How My Great-Grandmother’s Incredible Pie-Making Tip Helps Me Accept My Daughter’s Disability
Today, a friend of mine voiced her displeasure on Facebook about her less-than-perfect Christmas tree. While I read her comment, I chuckled to myself. I could relate; I know all too well about being a perfectionist, especially when it comes to the Christmas tree – the lights, the ornaments, the ever-so-careful placement of my angel on top.
My desire for perfection doesn’t just stop with the tree. There are many areas of my life that I try to make perfect — that I naively believe I have control over — my house, my job, my family. The list goes on and on.
And as I continued to read her comment, I was reminded of a memory from many years ago — an ordinary, everyday moment, but one that still manages to impact me today.
I’m transported back to my great-grandmother’s house; Wheel of Fortune drones on in the background. My quick visit had somehow turned into a conversation about pie baking — something I’d done for the first time a few days prior.
I told my great-grandma about how, although my pies tasted wonderful, I just couldn’t manage to make a perfect crust. My great-grandma smirked at me and said, “If it’s perfect, people won’t believe you really made it. They will think you bought it from the store.”
“Besides,” she said, “the way the pie looks isn’t what matters, it’s about the time and memories that were put into making it.”

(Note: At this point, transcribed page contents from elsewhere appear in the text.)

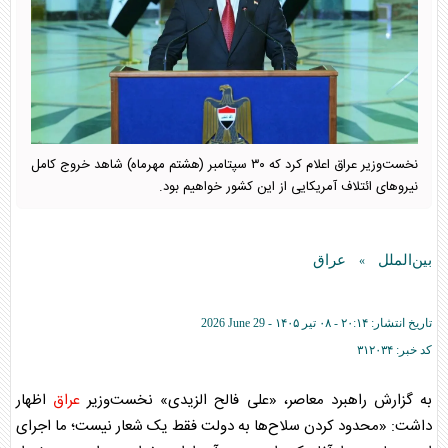
نخست‌وزیر عراق اعلام کرد که ۳۰ سپتامبر (هشتم مهرماه) شاهد خروج کامل
نیرو‌های ائتلاف آمریکایی از این کشور خواهیم بود.
بین‌الملل
عراق
»
تاریخ انتشار:
۲۰:۱۴ - ۰۸ تير ۱۴۰۵ -
2026 June 29
کد خبر:
۳۱۲۰۳۴
به گزارش راهبرد معاصر، «علی فالح الزیدی» نخست‌وزیر
عراق
اظهار
داشت: «محدود کردن سلاح‌ها به دولت فقط یک شعار نیست؛ ما اجرای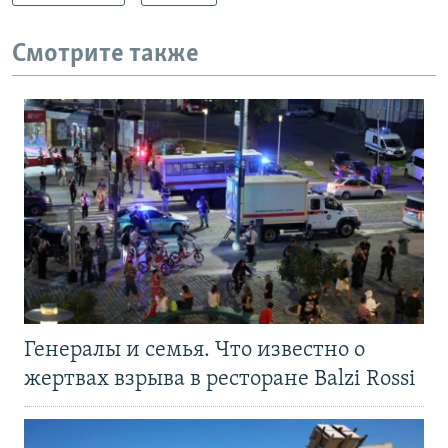
Смотрите также
Генералы и семья. Что известно о
жертвах взрыва в ресторане Balzi Rossi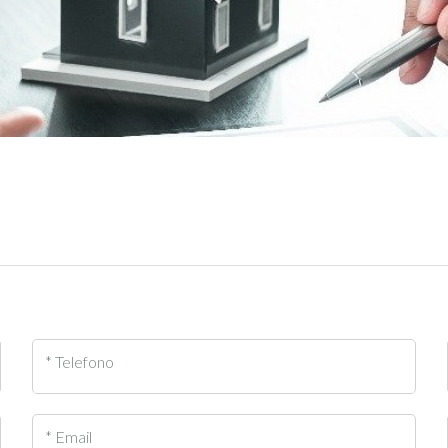
* Telefono
* Email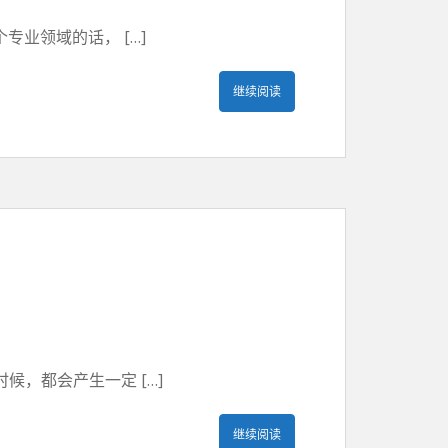
业领域的话， […]
继续阅读
，都会产生一定 […]
继续阅读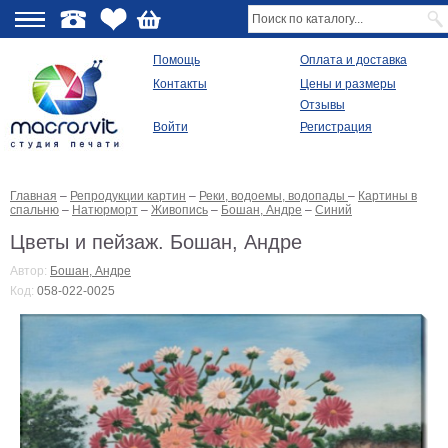
О
Помощь
Оплата и доставка
Контакты
Цены и размеры
качестве
Отзывы
Войти
Регистрация
Виды
продукции
Главная
–
Репродукции картин
–
Реки, водоемы, водопады
–
Картины в
Модульные
спальню
–
Натюрморт
–
Живопись
–
Бошан, Андре
–
Синий
картины
Репродукции
Цветы и пейзаж. Бошан, Андре
Плакаты
Автор:
Бошан, Андре
Ваше
Код:
058-022-0025
фото
на
холсте
Картины
в
раме
Все
изображения
Рамы
для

Her message was simple and true.
My great-grandma has been gone for many years now, but every time I start wishing for perfection, I recall her words. They didn’t seem meaningful in that moment, but they hold so much weight for me now.
I would be a liar if I claimed there was never a time when I tried to wish away my daughter’s disability and the struggles and the sadness that accompany it. And as much as I hate to admit it, there have been times when I’ve hoped for and dreamed of the “perfect” child.

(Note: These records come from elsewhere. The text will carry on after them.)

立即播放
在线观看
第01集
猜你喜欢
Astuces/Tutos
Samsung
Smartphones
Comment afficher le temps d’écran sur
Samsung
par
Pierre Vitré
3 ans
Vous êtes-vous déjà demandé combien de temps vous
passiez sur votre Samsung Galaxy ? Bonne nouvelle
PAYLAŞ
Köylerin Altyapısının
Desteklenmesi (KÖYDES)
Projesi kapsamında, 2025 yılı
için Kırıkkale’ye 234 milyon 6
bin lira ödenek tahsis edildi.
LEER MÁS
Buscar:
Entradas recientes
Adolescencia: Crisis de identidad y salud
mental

And then there are nights like tonight, when I reflect, and in doing so, realize that without her disability, my family would not have all of the memories we do – the good and the bad.
In the end, it really is all about the memories — like the time my 4-year-old dumped an entire pack of sprinkles on what would have been one perfect Easter cookie. Or the Christmas card pictures that didn’t turn out but resulted in all sorts of beautiful belly laughs. And the disability.
The memories are what we recall with happiness and love years later – no matter how simple or imperfect they may be. No one ever sits back and reminisces about the pie crust.